- [EXERCISE INSTRUCTIONS]:
Transcribe each of the records below exactly, excluding all pictures.

● ● ● ● ● ● ●

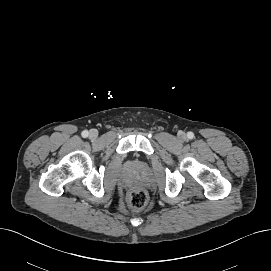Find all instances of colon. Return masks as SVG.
Returning a JSON list of instances; mask_svg holds the SVG:
<instances>
[{
  "label": "colon",
  "mask_w": 271,
  "mask_h": 271,
  "mask_svg": "<svg viewBox=\"0 0 271 271\" xmlns=\"http://www.w3.org/2000/svg\"><path fill=\"white\" fill-rule=\"evenodd\" d=\"M148 202V194L144 189L134 188L129 195V206L131 209L140 211Z\"/></svg>",
  "instance_id": "colon-1"
}]
</instances>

● ● ● ● ● ● ●

- [ANSWER BELOW]:
Find all instances of colon. Return masks as SVG.
Returning a JSON list of instances; mask_svg holds the SVG:
<instances>
[{
  "label": "colon",
  "mask_w": 271,
  "mask_h": 271,
  "mask_svg": "<svg viewBox=\"0 0 271 271\" xmlns=\"http://www.w3.org/2000/svg\"><path fill=\"white\" fill-rule=\"evenodd\" d=\"M148 202V194L144 189L134 188L129 195V206L131 209L140 211Z\"/></svg>",
  "instance_id": "colon-1"
}]
</instances>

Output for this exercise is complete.